USA Today Bestseller!
One of Refinery29's Best Reads of September
In this novel authorized by the Little House Heritage Trust, Sarah
Miller vividly recreates the beauty, hardship, and joys of the frontier
in a dazzling work of historical fiction, a captivating story that
illuminates one courageous, resilient, and loving pioneer woman as never
before--Caroline Ingalls, "Ma" in Laura Ingalls Wilder's beloved Little
House books.
In the frigid days of February, 1870, Caroline Ingalls and her family
leave the familiar comforts of the Big Woods of Wisconsin and the warm
bosom of her family, for a new life in Kansas Indian Territory. Packing
what they can carry in their wagon, Caroline, her husband Charles, and
their little girls, Mary and Laura, head west to settle in a beautiful,
unpredictable land full of promise and peril.

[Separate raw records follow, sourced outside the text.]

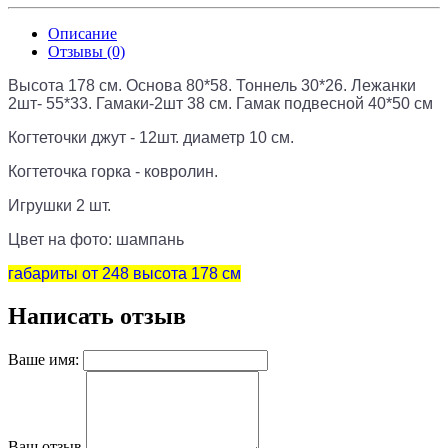
Описание
Отзывы (0)
Высота 178 см. Основа 80*58. Тоннель 30*26. Лежанки
2шт- 55*33. Гамаки-2шт 38 см. Гамак подвесной 40*50 см
Когтеточки джут - 12шт. диаметр 10 см.
Когтеточка горка - ковролин.
Игрушки 2 шт.
Цвет на фото: шампань
габариты от 248 высота 178 см
Написать отзыв
Ваше имя:
Ваш отзыв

The pioneer life is a hard one, especially for a pregnant woman with no
friends or kin to turn to for comfort or help. The burden of work must
be shouldered alone, sickness tended without the aid of doctors, and
babies birthed without the accustomed hands of mothers or sisters. But
Caroline's new world is also full of tender joys. In adapting to this
strange new place and transforming a rough log house built by Charles'
hands into a home, Caroline must draw on untapped wells of strength she
does not know she possesses.
For more than eighty years, generations of readers have been enchanted
by the adventures of the American frontier's most famous child, Laura
Ingalls Wilder, in the Little House books. Now, that familiar story is
retold in this captivating tale of family, fidelity, hardship, love, and
survival that vividly reimagines our past.